Scan the records beneath this line for the line holding "Nun meldete am 21.02.20" and the line holding "Related Websites", then transcribe exactly those two and all lines between.

Start of Block

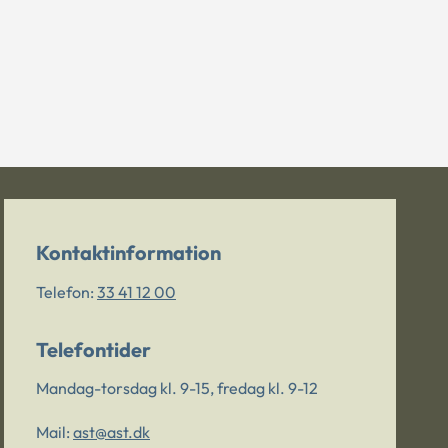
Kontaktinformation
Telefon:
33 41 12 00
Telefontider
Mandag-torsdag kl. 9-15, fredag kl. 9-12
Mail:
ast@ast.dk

End of Block
Start of Block

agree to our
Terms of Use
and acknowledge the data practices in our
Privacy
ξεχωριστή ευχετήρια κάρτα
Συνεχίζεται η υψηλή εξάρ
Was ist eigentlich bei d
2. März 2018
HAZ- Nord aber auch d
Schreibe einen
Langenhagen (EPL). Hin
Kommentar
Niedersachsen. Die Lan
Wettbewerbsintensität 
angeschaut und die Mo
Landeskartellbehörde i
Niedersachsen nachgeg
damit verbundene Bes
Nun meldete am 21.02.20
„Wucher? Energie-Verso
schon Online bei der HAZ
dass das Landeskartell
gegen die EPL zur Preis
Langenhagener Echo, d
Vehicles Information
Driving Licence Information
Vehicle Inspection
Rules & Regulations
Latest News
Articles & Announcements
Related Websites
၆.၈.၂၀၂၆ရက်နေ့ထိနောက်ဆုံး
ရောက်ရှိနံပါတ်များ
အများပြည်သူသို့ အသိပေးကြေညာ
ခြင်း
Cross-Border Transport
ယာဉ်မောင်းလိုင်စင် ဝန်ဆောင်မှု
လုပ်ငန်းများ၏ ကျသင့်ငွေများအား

End of Block
Start of Block

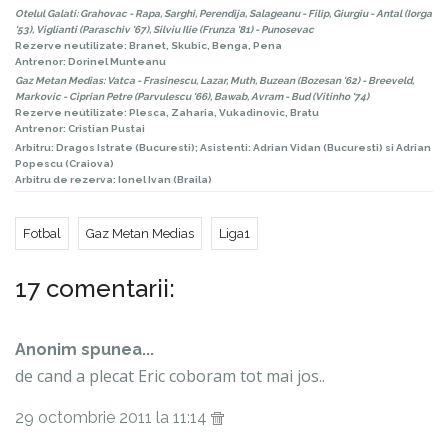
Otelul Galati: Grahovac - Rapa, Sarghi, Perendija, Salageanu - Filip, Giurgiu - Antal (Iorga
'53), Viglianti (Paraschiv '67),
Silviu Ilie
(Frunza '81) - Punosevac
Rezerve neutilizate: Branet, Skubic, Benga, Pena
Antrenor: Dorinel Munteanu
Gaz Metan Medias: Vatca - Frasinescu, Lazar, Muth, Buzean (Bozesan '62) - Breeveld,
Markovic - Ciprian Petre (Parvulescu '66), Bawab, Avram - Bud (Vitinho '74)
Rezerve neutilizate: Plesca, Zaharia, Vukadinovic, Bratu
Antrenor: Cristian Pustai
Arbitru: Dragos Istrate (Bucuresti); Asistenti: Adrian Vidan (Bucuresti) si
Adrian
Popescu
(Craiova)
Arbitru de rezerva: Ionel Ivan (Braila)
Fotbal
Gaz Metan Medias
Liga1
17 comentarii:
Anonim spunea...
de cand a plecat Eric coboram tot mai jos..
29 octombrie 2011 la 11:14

End of Block

**SOLUTION TO THIS PROBLEM:**
Nun meldete am 21.02.20
„Wucher? Energie-Verso
schon Online bei der HAZ
dass das Landeskartell
gegen die EPL zur Preis
Langenhagener Echo, d
Vehicles Information
Driving Licence Information
Vehicle Inspection
Rules & Regulations
Latest News
Articles & Announcements
Related Websites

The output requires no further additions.